Why Should You Departmentalize Your P&L?

Most small businesses have terrible financials. Their accountant understands accounting and creates sales and expense categories well enough to do the company taxes. That is enough to keep them out of trouble with the government. Now I will admit, if the accountant saw them more than once a year at tax time, it might be better for both of them. The real problem is their accountant does not know or understand their business. But, neither does the business owner.

I recently reviewed a profit & loss statement that had one sales department and no cost of goods sold (COGS) accounts. As many of you know, sales minus cost of goods sold leaves your gross margin. After seeing this, I could understand why talking about gross margin had no impact on the business owner. He just did not know what gross margin was. Hence, there was a communications glitch. Communication truly is like music – you both need to play the same song and be on the same page to make beautiful music together.

Occasionally you will encounter that rare accountant that has been in the contracting world before, so he will create some additional sales departments. Sometimes I am unsure why he created those departments. I am told that they want to see what sales they did in plumbing repair, or water heater installation, or drain cleaning. Rarely, do I find one that also creates a cost of goods sold section for each sales department. So, what good is the sales department, if you do not know how much money you made in that department? If you do not strip out the costs, how do you know if that department was profitable?

What most business owners and accountants don’t understand is your P&L or Income Statement is one of the best management tools you will ever have! Yes, I need to know the sales by department and also know how much money each department generated. If you don’t know that, how do you determine what to advertise? How do you know your labor and materials cost for each one of those departments? If I say to you, your material costs for residential plumbing should be 12%, and yours is 27%, how do you know where the problem is? Breaking this down is a fairly simple process, if you just know what needs to be tracked.

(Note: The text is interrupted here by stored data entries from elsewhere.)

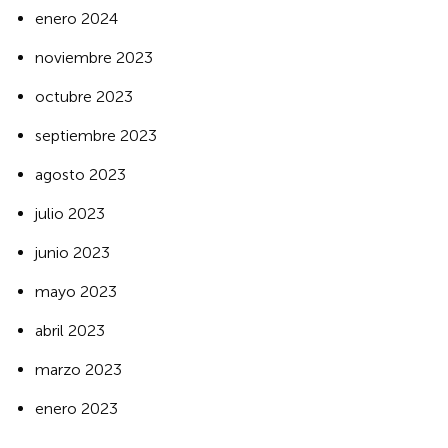
enero 2024
noviembre 2023
octubre 2023
septiembre 2023
agosto 2023
julio 2023
junio 2023
mayo 2023
abril 2023
marzo 2023
enero 2023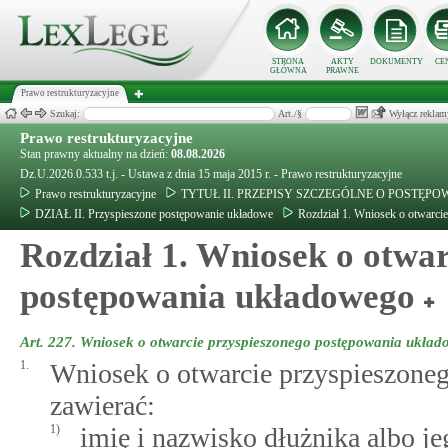
STRONA
AKTY
DOKUMENTY
CE
GŁÓWNA
PRAWNE
Prawo restrukturyzacyjne
Szukaj:
Art./§
Wyłącz reklam
Prawo restrukturyzacyjne
Stan prawny aktualny na dzień:
08.08.2026
Dz.U.2026.0.533 t.j. - Ustawa z dnia 15 maja 2015 r. - Prawo restrukturyzacyjne
Prawo restrukturyzacyjne
TYTUŁ II. PRZEPISY SZCZEGÓLNE O POSTĘ
DZIAŁ II. Przyspieszone postępowanie układowe
Rozdział 1. Wniosek o otwarci
Rozdział 1. Wniosek o otwar
postępowania układowego
Art. 227.
Wniosek o otwarcie przyspieszonego postępowania ukła
1.
Wniosek o otwarcie przyspieszone
zawierać:
1)
imię i nazwisko dłużnika albo 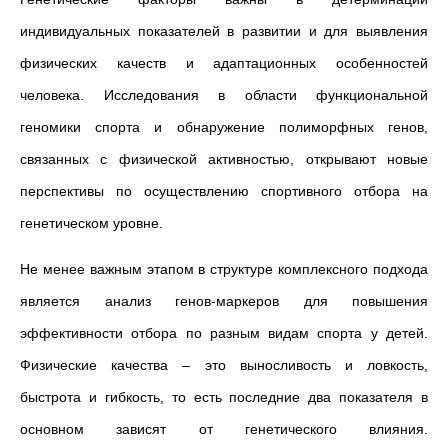
индивидуальных показателей в развитии и для выявления
физических качеств и адаптационных особенностей
человека. Исследования в области функциональной
геномики спорта и обнаружение полиморфных генов,
связанных с физической активностью, открывают новые
перспективы по осуществлению спортивного отбора на
генетическом уровне.
Не менее важным этапом в структуре комплексного подхода
является анализ генов-маркеров для повышения
эффективности отбора по разным видам спорта у детей.
Физические качества – это выносливость и ловкость,
быстрота и гибкость, то есть последние два показателя в
основном зависят от генетического влияния.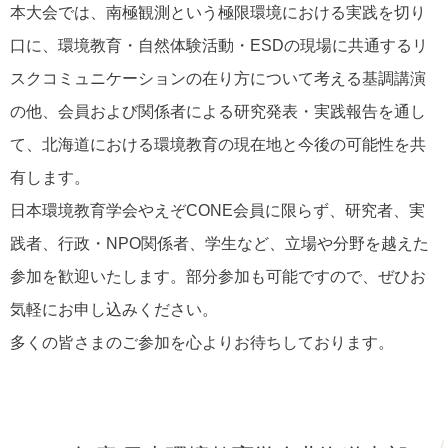
本大会では、南極観測という極限環境における実践を切り
口に、環境教育・自然体験活動・ESDの現場に共通するリ
スクコミュニケーションの在り方について考える基調講演
の他、会員および関係者による研究発表・実践報告を通し
て、北海道における環境教育の現在地と今後の可能性を共
有します。
日本環境教育学会やえぞCONE会員に限らず、研究者、実
践者、行政・NPO関係者、学生など、立場や分野を越えた
参加を歓迎いたします。部分参加も可能ですので、ぜひお
気軽にお申し込みください。
多くの皆さまのご参加を心よりお待ちしております。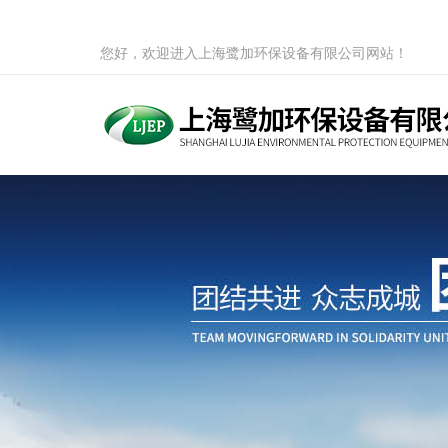
您好，欢迎进入上海鹭加环保设备有限公司网站！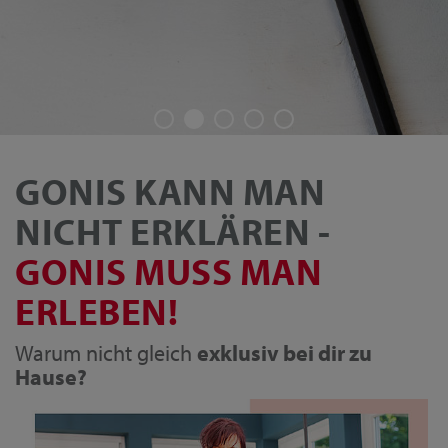
GONIS KANN MAN
NICHT ERKLÄREN -
GONIS MUSS MAN
ERLEBEN!
Warum nicht gleich
exklusiv bei dir zu
Hause?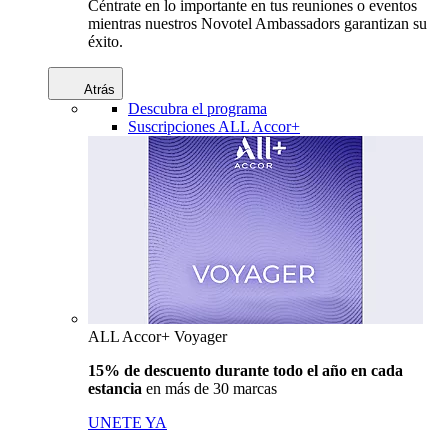
Céntrate en lo importante en tus reuniones o eventos
mientras nuestros Novotel Ambassadors garantizan su
éxito.
Atrás
Descubra el programa
Suscripciones ALL Accor+
ALL Accor+ Voyager
15% de descuento durante todo el año en cada
estancia
en más de 30 marcas
UNETE YA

All accountants and bookkeepers can do this, if they know what you need to run your business. In all my years, I only encountered one accountant that argued with me on setting up the accounts. She said it was not needed for tax purposes and it created more work for her. She could not understand that we needed the break down as a management tool. So, I told my client he needed to replace that accountant and he did.

Determine what sales accounts you need to track. If it is definitely 10% or more of your total sales, please create a department for that. In order for it to be really beneficial, also create a cost of goods sold for each sales department that includes labor, materials, permits, and subcontractors used to produce that income. Now you can determine what your gross margin dollars are for each department along with the percentage of labor and materials. What a great tool to help you run your business.